Dr Hamish Meldrum, chairman of the British Medical Association’s GP's committee, has sent a strong warning to the incoming Prime Minister Gordon Brown that the flagship target of treating patients on the National Health Service within 18 weeks by the end of 2008 will fail unless certain obstacles are dealt with first.

Figures just released by the Department of Health show that the number of patients currently receiving treatment within the 18-week timeframe has risen to 48%, a year and a half ahead of schedule.

But, in his keynote speech today to the 2007 Local Medical Committees Conference in London, Dr Meldrum said: “Getting the other 52% of patients treated within 18 weeks is going to be much harder work - it’s always the easier ones first. All doctors want to see this become a reality for all patients.”

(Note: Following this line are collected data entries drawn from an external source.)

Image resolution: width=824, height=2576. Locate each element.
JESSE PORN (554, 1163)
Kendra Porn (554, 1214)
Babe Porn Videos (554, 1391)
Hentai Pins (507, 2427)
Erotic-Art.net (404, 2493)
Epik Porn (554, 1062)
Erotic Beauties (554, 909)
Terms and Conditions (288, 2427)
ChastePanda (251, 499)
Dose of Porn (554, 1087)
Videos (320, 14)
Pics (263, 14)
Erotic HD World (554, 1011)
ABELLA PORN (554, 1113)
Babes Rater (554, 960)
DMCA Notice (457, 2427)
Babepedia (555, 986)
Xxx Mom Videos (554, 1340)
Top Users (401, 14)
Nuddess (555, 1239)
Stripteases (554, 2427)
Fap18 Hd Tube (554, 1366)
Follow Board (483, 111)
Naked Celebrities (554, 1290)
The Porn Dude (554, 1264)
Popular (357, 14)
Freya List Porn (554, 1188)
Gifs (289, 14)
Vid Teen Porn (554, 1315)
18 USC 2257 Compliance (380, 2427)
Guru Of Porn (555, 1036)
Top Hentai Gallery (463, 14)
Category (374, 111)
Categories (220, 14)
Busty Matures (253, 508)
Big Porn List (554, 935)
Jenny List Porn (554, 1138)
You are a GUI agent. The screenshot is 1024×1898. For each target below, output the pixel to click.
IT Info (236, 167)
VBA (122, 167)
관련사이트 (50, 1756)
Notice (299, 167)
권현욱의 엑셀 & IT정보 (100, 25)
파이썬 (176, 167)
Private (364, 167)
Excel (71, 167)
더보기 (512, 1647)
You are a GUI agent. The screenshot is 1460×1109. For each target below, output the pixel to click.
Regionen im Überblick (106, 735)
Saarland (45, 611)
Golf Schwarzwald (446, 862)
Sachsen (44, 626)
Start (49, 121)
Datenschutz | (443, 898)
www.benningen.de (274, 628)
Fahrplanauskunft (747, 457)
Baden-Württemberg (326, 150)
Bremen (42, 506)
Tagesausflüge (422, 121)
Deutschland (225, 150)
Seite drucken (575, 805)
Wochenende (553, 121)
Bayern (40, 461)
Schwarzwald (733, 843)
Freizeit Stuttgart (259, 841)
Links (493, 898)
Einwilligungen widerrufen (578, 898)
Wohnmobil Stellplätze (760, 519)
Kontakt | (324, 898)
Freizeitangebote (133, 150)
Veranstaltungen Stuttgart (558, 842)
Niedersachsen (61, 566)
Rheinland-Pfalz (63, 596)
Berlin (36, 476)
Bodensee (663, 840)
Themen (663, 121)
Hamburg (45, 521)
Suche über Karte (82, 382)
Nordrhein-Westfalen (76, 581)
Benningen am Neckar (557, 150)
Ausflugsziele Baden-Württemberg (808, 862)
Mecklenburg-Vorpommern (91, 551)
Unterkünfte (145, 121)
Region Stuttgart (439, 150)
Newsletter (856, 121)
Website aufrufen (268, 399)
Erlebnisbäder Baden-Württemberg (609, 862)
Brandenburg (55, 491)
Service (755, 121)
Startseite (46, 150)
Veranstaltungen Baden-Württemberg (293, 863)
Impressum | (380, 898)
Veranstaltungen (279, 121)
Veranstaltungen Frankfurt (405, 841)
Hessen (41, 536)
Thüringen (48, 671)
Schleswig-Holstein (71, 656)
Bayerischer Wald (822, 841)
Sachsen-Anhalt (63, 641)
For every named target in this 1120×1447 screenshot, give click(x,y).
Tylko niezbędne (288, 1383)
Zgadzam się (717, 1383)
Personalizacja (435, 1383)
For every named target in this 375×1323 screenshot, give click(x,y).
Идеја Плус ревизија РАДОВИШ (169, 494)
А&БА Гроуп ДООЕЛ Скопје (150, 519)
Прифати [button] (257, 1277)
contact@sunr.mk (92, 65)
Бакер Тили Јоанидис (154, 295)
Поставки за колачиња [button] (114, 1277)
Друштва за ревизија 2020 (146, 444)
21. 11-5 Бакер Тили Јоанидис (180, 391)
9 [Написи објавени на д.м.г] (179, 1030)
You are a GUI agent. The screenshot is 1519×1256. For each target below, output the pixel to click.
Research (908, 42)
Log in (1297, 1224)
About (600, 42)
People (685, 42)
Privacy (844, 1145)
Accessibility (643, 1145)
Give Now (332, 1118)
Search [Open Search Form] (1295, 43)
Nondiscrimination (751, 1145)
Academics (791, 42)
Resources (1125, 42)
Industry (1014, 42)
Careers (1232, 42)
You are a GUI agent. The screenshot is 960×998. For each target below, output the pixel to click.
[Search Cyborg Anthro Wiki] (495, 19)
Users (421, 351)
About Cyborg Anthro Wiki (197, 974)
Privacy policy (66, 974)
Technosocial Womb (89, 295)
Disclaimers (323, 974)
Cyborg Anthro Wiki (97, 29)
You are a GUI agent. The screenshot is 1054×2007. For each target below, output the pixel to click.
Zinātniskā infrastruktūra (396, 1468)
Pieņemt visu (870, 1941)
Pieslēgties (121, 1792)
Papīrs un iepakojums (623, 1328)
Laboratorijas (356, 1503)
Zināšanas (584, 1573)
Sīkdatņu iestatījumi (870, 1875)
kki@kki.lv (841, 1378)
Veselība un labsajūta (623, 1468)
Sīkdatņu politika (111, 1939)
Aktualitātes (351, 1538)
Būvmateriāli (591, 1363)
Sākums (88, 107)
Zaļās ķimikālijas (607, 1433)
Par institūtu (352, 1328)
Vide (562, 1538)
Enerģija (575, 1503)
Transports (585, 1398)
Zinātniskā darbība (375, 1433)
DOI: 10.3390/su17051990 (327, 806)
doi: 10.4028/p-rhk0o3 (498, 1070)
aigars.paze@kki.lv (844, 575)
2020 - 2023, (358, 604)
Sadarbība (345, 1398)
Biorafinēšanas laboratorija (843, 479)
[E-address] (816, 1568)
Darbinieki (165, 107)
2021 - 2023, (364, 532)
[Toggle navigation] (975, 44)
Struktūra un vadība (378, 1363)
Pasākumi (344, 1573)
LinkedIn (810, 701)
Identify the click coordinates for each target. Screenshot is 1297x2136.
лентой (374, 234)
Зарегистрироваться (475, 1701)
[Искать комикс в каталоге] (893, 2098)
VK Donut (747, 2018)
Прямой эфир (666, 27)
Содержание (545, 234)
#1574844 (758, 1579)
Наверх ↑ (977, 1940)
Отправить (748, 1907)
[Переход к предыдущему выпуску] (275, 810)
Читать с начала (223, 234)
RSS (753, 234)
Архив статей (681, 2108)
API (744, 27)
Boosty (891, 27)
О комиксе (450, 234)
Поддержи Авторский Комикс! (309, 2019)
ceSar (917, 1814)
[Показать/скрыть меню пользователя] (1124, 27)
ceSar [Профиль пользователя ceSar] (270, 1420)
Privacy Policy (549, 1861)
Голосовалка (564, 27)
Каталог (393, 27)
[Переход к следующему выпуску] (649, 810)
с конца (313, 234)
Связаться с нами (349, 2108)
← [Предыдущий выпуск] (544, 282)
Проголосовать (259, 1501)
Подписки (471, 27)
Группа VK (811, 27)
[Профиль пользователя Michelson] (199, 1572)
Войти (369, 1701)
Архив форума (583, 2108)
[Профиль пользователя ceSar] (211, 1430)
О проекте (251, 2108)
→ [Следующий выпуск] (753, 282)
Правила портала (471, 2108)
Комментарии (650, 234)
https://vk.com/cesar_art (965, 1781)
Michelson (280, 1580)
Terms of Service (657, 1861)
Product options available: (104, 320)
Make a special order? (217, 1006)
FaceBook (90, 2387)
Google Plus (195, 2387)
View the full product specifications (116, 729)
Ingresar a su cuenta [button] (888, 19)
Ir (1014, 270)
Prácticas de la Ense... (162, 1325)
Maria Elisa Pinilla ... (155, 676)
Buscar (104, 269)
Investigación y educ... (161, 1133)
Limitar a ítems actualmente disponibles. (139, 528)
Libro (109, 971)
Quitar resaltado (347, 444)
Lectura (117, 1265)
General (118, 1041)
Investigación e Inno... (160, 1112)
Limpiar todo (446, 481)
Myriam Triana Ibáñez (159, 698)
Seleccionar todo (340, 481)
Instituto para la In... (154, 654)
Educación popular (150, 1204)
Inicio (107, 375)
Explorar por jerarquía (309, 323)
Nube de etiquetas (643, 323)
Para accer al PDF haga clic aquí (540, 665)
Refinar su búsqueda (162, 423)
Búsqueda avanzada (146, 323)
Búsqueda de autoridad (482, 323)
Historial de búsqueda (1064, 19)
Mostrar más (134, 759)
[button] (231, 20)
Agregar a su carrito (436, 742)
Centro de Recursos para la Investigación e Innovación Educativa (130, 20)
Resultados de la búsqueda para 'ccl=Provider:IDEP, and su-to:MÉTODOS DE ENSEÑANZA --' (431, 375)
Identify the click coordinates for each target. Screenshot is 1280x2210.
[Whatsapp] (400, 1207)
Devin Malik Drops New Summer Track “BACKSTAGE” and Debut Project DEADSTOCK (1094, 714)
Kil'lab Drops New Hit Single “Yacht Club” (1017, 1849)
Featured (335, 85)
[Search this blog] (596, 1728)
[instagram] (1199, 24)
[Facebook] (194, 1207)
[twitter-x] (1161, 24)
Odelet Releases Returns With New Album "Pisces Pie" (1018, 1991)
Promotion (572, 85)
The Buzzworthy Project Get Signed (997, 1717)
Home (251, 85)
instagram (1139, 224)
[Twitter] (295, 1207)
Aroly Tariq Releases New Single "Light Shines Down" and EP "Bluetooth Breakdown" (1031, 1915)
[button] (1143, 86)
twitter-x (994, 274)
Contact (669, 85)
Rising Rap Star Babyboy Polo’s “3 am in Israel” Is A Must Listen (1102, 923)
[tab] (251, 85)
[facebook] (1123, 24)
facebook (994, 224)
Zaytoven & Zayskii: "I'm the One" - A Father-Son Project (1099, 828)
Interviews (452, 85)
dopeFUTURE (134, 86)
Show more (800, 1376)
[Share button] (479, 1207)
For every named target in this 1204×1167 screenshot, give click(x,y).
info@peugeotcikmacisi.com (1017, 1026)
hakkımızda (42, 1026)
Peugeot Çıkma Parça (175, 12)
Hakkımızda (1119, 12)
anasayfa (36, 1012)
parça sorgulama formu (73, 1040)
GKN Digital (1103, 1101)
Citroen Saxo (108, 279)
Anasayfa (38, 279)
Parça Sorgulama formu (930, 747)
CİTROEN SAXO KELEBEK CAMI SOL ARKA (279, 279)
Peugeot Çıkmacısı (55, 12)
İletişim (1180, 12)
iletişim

“We want to see it work,” he stressed, but warned of “wreckage” that could “sink the ship - referral management centres that ration healthcare, choose and book that doesn’t work, practice-based commissioning blocked at every turn, the junior doctor training fiasco and, affecting everything, the grinding year-on-year cuts that prevent investing to improve.”

A ‘difficult’ year

Dr Meldrum went on to condemn the substantial changes the NHS has had to cope with over the last 12 months, and pointed out that significant challenges still lie ahead. “All these changes have not been good news for the Secretary of State, not good news for doctors and they don’t seem to be good news for patients. And to add to the litany of problems we have the extreme measures that many PCTs have taken to try to save their own necks and [Health Secretary Patricia Hewitt’s] job. Delayed operations and outpatient appointments, redundancies amongst staff, ward closures and the slashing of training budgets. No wonder so many doctors and patients alike have lost confidence in this government’s disastrous management of the NHS,” he argued.

“So many of these changes are not changes for the better. The avalanches of unnecessary bureaucracy, the dogma-driven rush to privatise the NHS, the corruptive aspects of the internal market - no wonder there is anger and despair. But the values that we hold dear, that are the essence of general practice, remain constant and unchanging.”

And in a frank warning to the chancellor, he said: “Doctors are prepared to crew your flagship Gordon - but only if you work with us, get the minesweepers out and remove the obstacles in our way.”